**YOUR ASSIGNMENT**
Once the pictures are set aside, reproduce the entries below exactly.
******************************
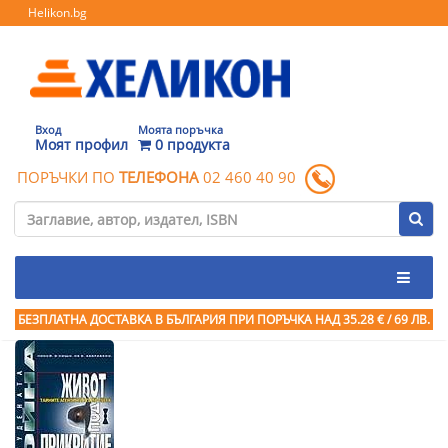
Helikon.bg
Вход
Моята поръчка
Моят профил
0 продукта
ПОРЪЧКИ ПО
ТЕЛЕФОНА
02 460 40 90
БЕЗПЛАТНА ДОСТАВКА В БЪЛГАРИЯ ПРИ ПОРЪЧКА
НАД 35.28 € / 69 ЛВ.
******************************
**SOLVED EXERCISE**
Helikon.bg
Вход
Моята поръчка
Моят профил
0 продукта
ПОРЪЧКИ ПО
ТЕЛЕФОНА
02 460 40 90
БЕЗПЛАТНА ДОСТАВКА В БЪЛГАРИЯ ПРИ ПОРЪЧКА
НАД 35.28 € / 69 ЛВ.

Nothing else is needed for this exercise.